From dating profiles to Brexit - how to spot an online lie

There are three things you can be sure of in life: death, taxes - and lying. The latter certainly appears to have been borne out by the United Kingdom's recent Brexit referendum, with a number of the Leave campaign's pledges looking more like porkie pies than solid truths.

But from Internet advertising, visa applications and academic articles to political blogs, insurance claims and dating profiles, there are countless places we can tell digital lies. So how can one go about spotting these online fibs?

Well, Mr Stephan Ludwig from the University of Westminster, Mr Ko de Ruyter from City University London's Cass Business School, Mr Mike Friedman of the Catholic University of Louvain and yours truly have developed a digital lie detector - and it can uncover a whole host of Internet untruths.

In our new research, we used linguistic cues to compare tens of thousands of e-mail pre-identified as lies with those known to be truthful. And from this comparison, we developed a text analytic algorithm that can detect deception. It works on three levels.


Keyword searches can be a reasonable approach when dealing with large amounts of digital data. So, we first uncovered differences in word usage between the two document sets. These differences identify text that is likely to contain a lie. We found that individuals who lie generally use fewer personal pronouns such as I, you and he/she, and more adjectives such as brilliant, fearless and sublime. They also use fewer first-person singular pronouns such as I, me and mine, with discrepancy words such as could, should and would, as well as more second-person pronouns (you, your) with achievement words (earn, hero, win).

Fewer personal pronouns indicate an author's attempt to dissociate himself from his words, while using more adjectives is an attempt to distract from the lie through a flurry of superfluous descriptions.

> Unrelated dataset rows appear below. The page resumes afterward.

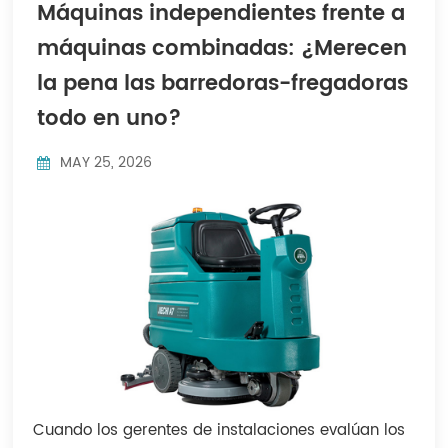
Máquinas independientes frente a
Indonesia
máquinas combinadas: ¿Merecen
中文
la pena las barredoras-fregadoras
todo en uno?
MAY 25, 2026
Cuando los gerentes de instalaciones evalúan los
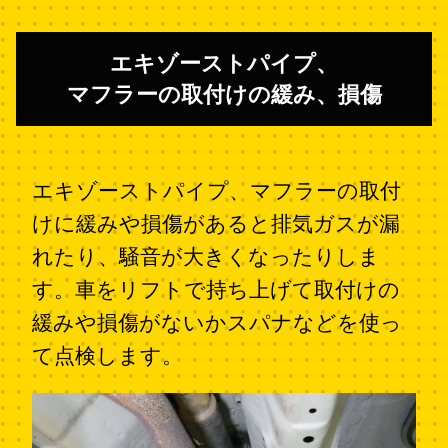
エキゾーストパイプ、
マフラーの取付けの緩み、損傷
エキゾーストパイプ、マフラーの取付
けに緩みや損傷があると排気ガスが漏
れたり、騒音が大きくなったりしま
す。車をリフトで持ち上げて取付けの
緩みや損傷がないかスパナなどを使っ
て点検します。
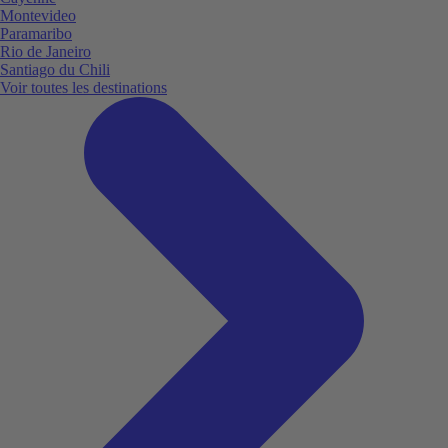
Montevideo
Paramaribo
Rio de Janeiro
Santiago du Chili
Voir toutes les destinations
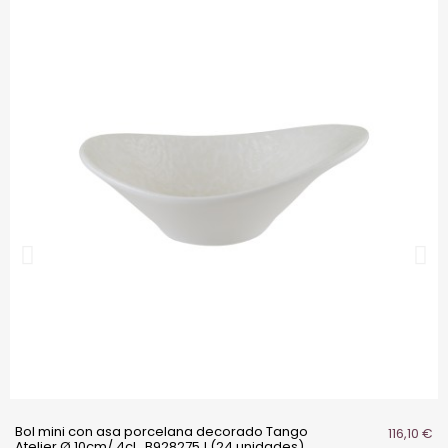
Bol mini con asa porcelana decorado Tango
116,10 €
Atelier Ø 10cm/ 4cl . B928275J (24 unidades)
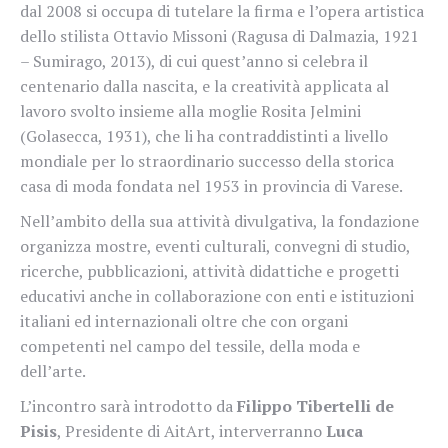
dal 2008 si occupa di tutelare la firma e l’opera artistica
dello stilista Ottavio Missoni (Ragusa di Dalmazia, 1921
– Sumirago, 2013), di cui quest’anno si celebra il
centenario dalla nascita, e la creatività applicata al
lavoro svolto insieme alla moglie Rosita Jelmini
(Golasecca, 1931), che li ha contraddistinti a livello
mondiale per lo straordinario successo della storica
casa di moda fondata nel 1953 in provincia di Varese.
Nell’ambito della sua attività divulgativa, la fondazione
organizza mostre, eventi culturali, convegni di studio,
ricerche, pubblicazioni, attività didattiche e progetti
educativi anche in collaborazione con enti e istituzioni
italiani ed internazionali oltre che con organi
competenti nel campo del tessile, della moda e
dell’arte.
L’incontro sarà introdotto da
Filippo Tibertelli de
Pisis
, Presidente di AitArt, interverranno
Luca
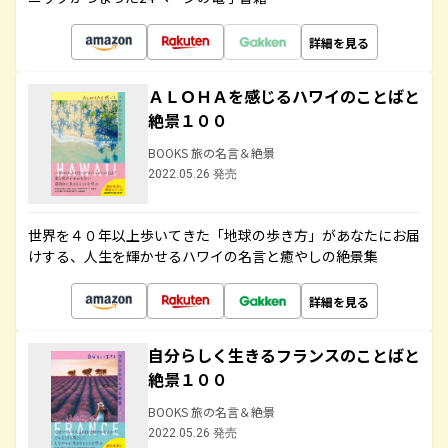
詳細を見る
ＡＬＯＨＡを感じるハワイのことばと
絶景１００
BOOKS 旅の名言＆絶景
2022.05.26 発売
世界を４０年以上歩いてきた「地球の歩き方」があなたにお届
けする、人生を輝かせるハワイの名言と癒やしの絶景集
詳細を見る
自分らしく生きるフランスのことばと
絶景１００
BOOKS 旅の名言＆絶景
2022.05.26 発売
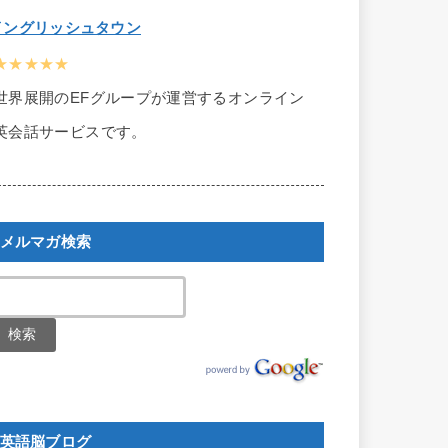
イングリッシュタウン
★★★★★
世界展開のEFグループが運営するオンライン
英会話サービスです。
メルマガ検索
英語脳ブログ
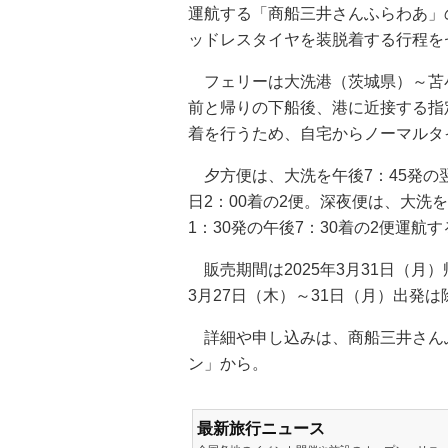
運航する「商船三井さんふらわあ」
ッドレスタイヤを装脱着する行程を
フェリーは大洗港（茨城県）～苫
前と帰りの下船後、港に近接する指
着を行うため、自宅からノーマルタ
夕方便は、大洗を午後7：45発の翌
日2：00着の2便。深夜便は、大洗を
1：30発の午後7：30着の2便運航す
販売期間は2025年3月31日（月）
3月27日（木）～31日（月）出発は
詳細や申し込みは、商船三井さん
ン」から。
最新旅行ニュース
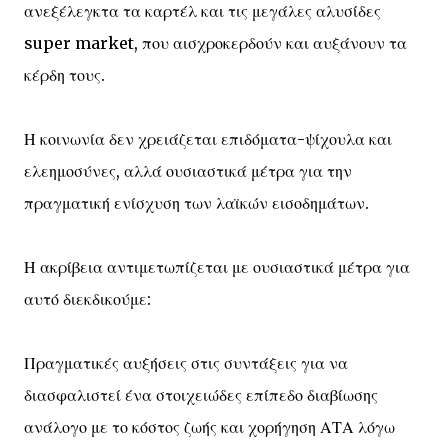
ανεξέλεγκτα τα καρτέλ και τις μεγάλες αλυσίδες
super market, που αισχροκερδούν και αυξάνουν τα
κέρδη τους.
Η κοινωνία δεν χρειάζεται επιδόματα-ψίχουλα και
ελεημοσύνες, αλλά ουσιαστικά μέτρα για την
πραγματική ενίσχυση των λαϊκών εισοδημάτων.
Η ακρίβεια αντιμετωπίζεται με ουσιαστικά μέτρα για
αυτό διεκδικούμε:
Πραγματικές αυξήσεις στις συντάξεις για να
διασφαλιστεί ένα στοιχειώδες επίπεδο διαβίωσης
ανάλογο με το κόστος ζωής και χορήγηση ΑΤΑ λόγω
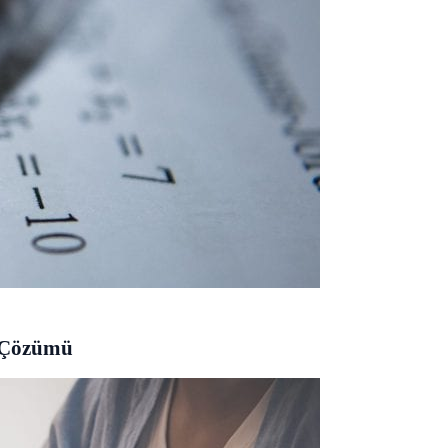
u Çözümü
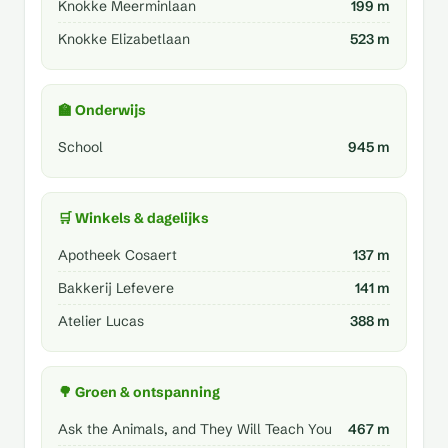
Knokke Meerminlaan
199 m
Knokke Elizabetlaan
523 m
🏫 Onderwijs
School
945 m
🛒 Winkels & dagelijks
Apotheek Cosaert
137 m
Bakkerij Lefevere
141 m
Atelier Lucas
388 m
🌳 Groen & ontspanning
Ask the Animals, and They Will Teach You
467 m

Fewer first-person singular pronouns combined with discrepancy words indicate a lack of subtlety and a positive self-image, while more second-person pronouns combined with achievement words indicate an attempt to flatter recipients. We therefore included these combinations of search terms in our algorithm.


Another part of the solution lay in analysing the variance of cognitive process words, such as cause, because, know and ought - and we identified a relationship between structure words and lies.

Liars cannot generate deceptive e-mail from actual memory, so they avoid spontaneity to evade detection. That does not mean that liars use more cognitive process words overall than people who are telling the truth, but they do include these words more consistently. For example, they tend to connect every sentence to the next - "we know this happened because of this, because this ought to be the case". Our algorithm detects such usage of process words in communications.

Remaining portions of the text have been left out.